W3C

Resource Description Framework (RDF):
Concepts and Abstract Data Model

W3C Working Draft 5 August 2002

This version:
http://www.ninebynine.org/wip/RDF-basics/2002-08-05/Overview.htm
Latest version:
http://www.ninebynine.org/wip/RDF-basics/Current/Overview.htm
Previous version:
http://www.ninebynine.org/wip/RDF-basics/2002-07-29/Overview.htm
Editors:
Graham Klyne (Clearswift and Nine by Nine)
Jeremy Carroll (Hewlett Packard Labs)
Series editor:
Brian McBride (Hewlett Packard Labs)
[[[Confirm series editor is OK with this]]]

Abstract

The Resource Description Framework (RDF) is a data format for representing metadata about Web resources, and other information.
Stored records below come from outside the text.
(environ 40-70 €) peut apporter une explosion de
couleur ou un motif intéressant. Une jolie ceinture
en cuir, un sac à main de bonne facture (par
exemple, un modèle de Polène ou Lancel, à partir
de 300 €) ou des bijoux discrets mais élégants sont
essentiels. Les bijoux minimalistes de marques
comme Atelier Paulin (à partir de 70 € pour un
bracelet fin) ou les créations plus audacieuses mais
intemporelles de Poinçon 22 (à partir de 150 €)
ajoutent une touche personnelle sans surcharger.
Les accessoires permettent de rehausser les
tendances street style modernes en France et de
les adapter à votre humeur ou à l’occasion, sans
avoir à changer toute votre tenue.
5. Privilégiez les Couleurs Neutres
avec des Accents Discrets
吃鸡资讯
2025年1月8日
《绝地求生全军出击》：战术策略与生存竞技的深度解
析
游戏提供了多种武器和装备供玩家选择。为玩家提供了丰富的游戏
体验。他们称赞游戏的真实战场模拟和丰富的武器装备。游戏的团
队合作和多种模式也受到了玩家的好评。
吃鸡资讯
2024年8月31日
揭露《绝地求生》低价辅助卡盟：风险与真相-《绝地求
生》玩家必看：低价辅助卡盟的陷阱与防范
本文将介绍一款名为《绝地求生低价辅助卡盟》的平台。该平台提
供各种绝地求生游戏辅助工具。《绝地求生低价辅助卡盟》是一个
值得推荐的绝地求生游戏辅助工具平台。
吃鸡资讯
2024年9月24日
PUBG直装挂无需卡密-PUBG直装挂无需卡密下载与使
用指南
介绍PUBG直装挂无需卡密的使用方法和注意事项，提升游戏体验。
This document defines the abstract graph syntax on which RDF is based, and which serves to link its XML serialization to its formal semantics. It also describes some other technical aspects of RDF that do not fall under the topics of formal semantics, XML serialization syntax or RDF schema and vocabulary definitions (which are each covered by a separate document in this series). These include: discussion of design goals, meaning of RDF documents, key concepts, character normalization and handling of URI references.

Status of this Document

This is a W3C RDF Core Working Group Working Draft produced as part of the W3C Semantic Web Activity (Activity Statement).

This document is being released for review by W3C Members and other interested parties to encourage feedback and comments, especially with regard to how the changes affect existing implementations and content.
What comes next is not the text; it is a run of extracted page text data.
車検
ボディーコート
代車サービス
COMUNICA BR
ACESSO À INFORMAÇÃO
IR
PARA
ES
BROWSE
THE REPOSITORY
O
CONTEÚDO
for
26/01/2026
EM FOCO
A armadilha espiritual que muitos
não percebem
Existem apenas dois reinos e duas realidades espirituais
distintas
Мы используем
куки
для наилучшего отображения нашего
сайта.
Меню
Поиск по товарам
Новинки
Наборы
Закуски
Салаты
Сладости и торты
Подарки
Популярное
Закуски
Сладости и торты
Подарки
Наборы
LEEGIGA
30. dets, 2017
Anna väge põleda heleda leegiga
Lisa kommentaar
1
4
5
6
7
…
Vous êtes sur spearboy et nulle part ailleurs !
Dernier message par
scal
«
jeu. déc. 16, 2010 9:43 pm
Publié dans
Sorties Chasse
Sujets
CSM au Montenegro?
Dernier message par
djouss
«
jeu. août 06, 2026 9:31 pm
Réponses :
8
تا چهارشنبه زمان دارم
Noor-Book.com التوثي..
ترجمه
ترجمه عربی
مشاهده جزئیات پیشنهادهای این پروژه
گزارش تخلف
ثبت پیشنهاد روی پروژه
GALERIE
This is a public W3C Working Draft and may be updated, replaced, or obsoleted by other documents at any time. It is inappropriate to use W3C Working Drafts as reference material or to cite as other than "work in progress". A list of current W3C Recommendations and other technical documents can be found at http://www.w3.org/TR/.

Comments on this document are invited and should be sent to the public mailing list www-rdf-comments@w3.org. An archive of comments is available at http://lists.w3.org/Archives/Public/www-rdf-comments/.

Table of contents


1. Introduction

The Resource Description Framework (RDF) is a data format for representing metadata about Web resources, and other information. This document defines the abstract graph syntax on which RDF is based, and which serves to link its XML serialization to its formal semantics. It also describes some other technical aspects of RDF that are not covered by separate normative documents in this series.
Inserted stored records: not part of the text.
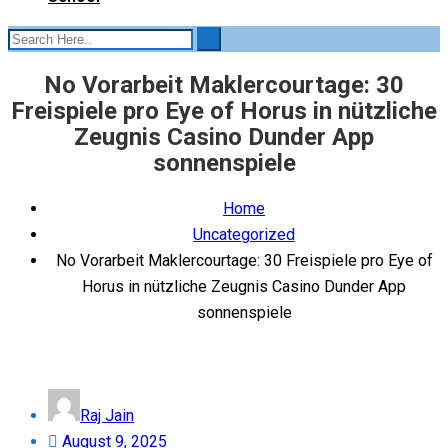
No Vorarbeit Maklercourtage: 30
Freispiele pro Eye of Horus in nützliche
Zeugnis Casino Dunder App
sonnenspiele
Home
Uncategorized
No Vorarbeit Maklercourtage: 30 Freispiele pro Eye of
Horus in nützliche Zeugnis Casino Dunder App
sonnenspiele
Raj Jain
Posted
August 9, 2025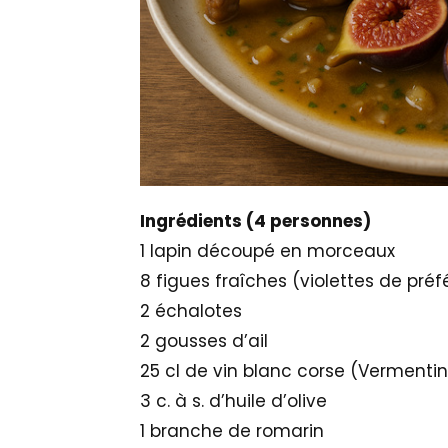
Ingrédients (4 personnes)
1 lapin découpé en morceaux
8 figues fraîches (violettes de pré
2 échalotes
2 gousses d’ail
25 cl de vin blanc corse (Vermenti
3 c. à s. d’huile d’olive
1 branche de romarin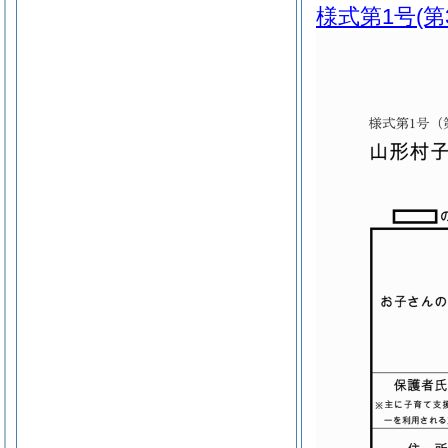
様式第1号
(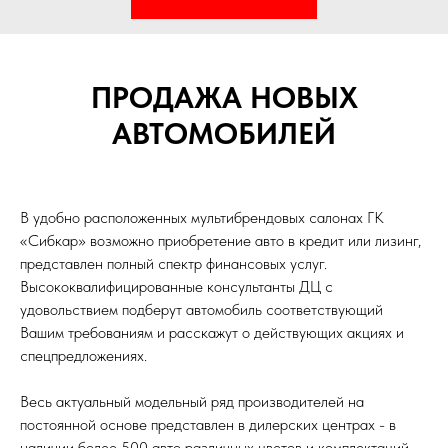
ПРОДАЖА НОВЫХ
АВТОМОБИЛЕЙ
В удобно расположенных мультибрендовых салонах ГК
«Сибкар» возможно приобретение авто в кредит или лизинг,
представлен полный спектр финансовых услуг.
Высококвалифицированные консультанты ДЦ с
удовольствием подберут автомобиль соответствующий
Вашим требованиям и расскажут о действующих акциях и
спецпредложениях.
Весь актуальный модельный ряд производителей на
постоянной основе представлен в дилерских центрах - в
наличии более 500 авто различных цветов и комплектаций.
The normative documentation of RDF falls broadly into the following areas:

[[[NOTE: it is anticipated that some of the material in this document may be moved to other documents as part of the document review process.]]]

In section 2, some background to the design goals and rationale of RDF is presented. There is also some discussion of the intended implications of publishing an RDF document (section 2.3).

RDF is based on a graph syntax, which is typically serialized using XML. This graph syntax captures the fundamental structure of RDF, independently of any serialization syntax that may be used. The formal semantics of RDF are defined in terms of the graph syntax. The graph syntax is defined in section 3 of this document

Section 4 presents some other technical issues that don't clearly fall into any of the more explicit areas noted above.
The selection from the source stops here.